Most wet AMD patients who haven’t been treated previously may regain vision at a slower rate after initial anti-VEGF therapy, but this early response may result in better long-term vision outcomes by 24 months of treatment, a new study in Ophthalmology Retina reports.

These findings suggest continued treatment may result in greater vision improvements when consistent anti-VEGF therapy is maintained over a longer period of time, the research team from California suggests.

The study was a secondary analysis of the HARBOR trial and looked at whether peak best-corrected visual acuity (BCVA) could predict changes in BCVA by the study’s end.

The participants were treatment naïve, aged 50 or older and had subfoveal neovascular AMD. The study pooled data by anti-VEGF (Lucentis, Genentech) dose and separately evaluated data by dosing schedule, either dosing as needed or monthly.

The study defined “time to peak” BCVA as the monthly evaluation at which the patient’s greatest gain in Early Treatment Diabetic Retinopathy Study (ETDRS) letters was achieved from baseline.

“Early peakers” had peak BCVA between day seven and six months. “Late peakers” achieved peak BCVA between months seven, 12, 13, 18, 19 and 24. The researchers considered several variables including baseline demographic/clinical characteristics, presence of persistent subretinal fluid or intraretinal fluid and “on-study” events such as atrophy status, fibrosis and retinal pigment epithelium tears.

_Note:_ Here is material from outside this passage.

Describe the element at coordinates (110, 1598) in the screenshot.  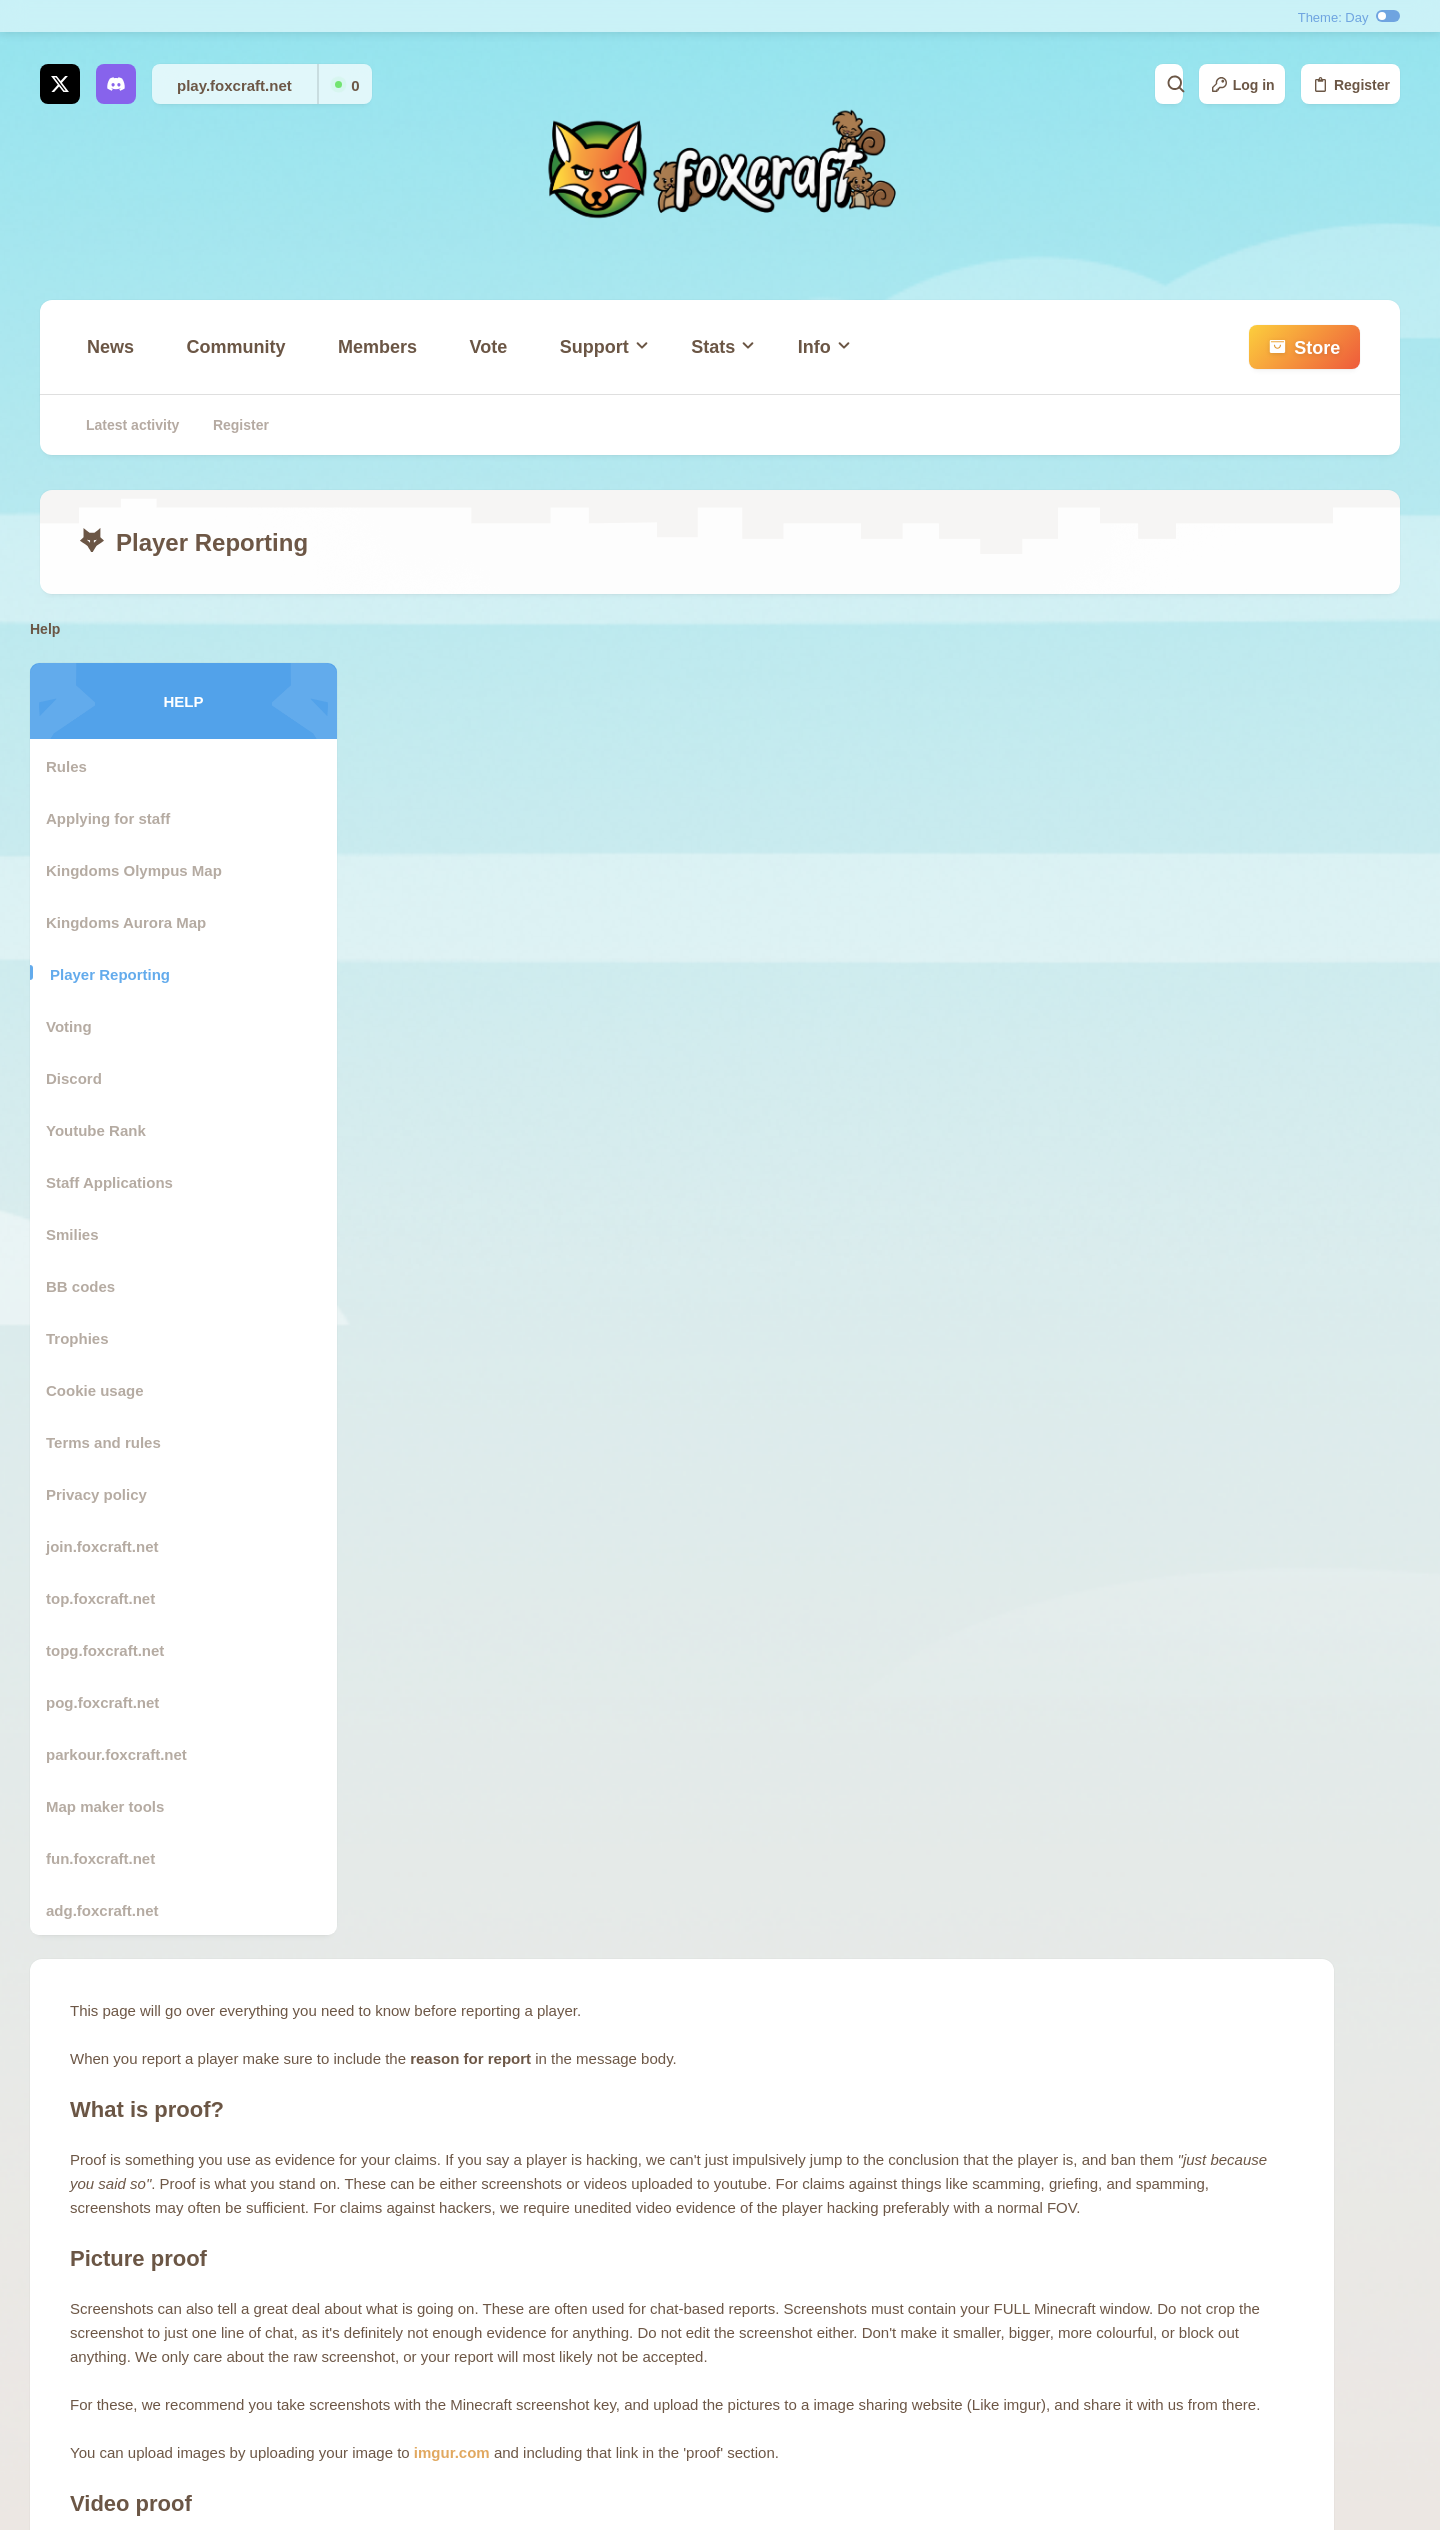
I see `top.foxcraft.net` at that location.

Most patients reached peak BCVA after more than six months of treatment: 64% in the as-needed dosing group (301/474) and 70% in the monthly group (327/469). Additionally, 36% of the as-needed dosing group and 30% of the monthly dosing patients peaked early, while 64% and 70%, respectively, peaked late.

At month 24, early peakers, on average, lost vision (as-needed dosing: −1.6 ETDRS letters, monthly dosers: −1.9 ETDRS letters). By contrast, late peakers had significantly better vision gains from baseline (as-needed dosers: 8.5 to 17.7 ETDRS letters, monthly dosers: 10.1 to 18.7 ETDRS letters).

The study found no differences in patient characteristics, persistent subretinal fluid/intraretinal fluid or on-study events that accounted for the different outcomes between early vs. late peakers.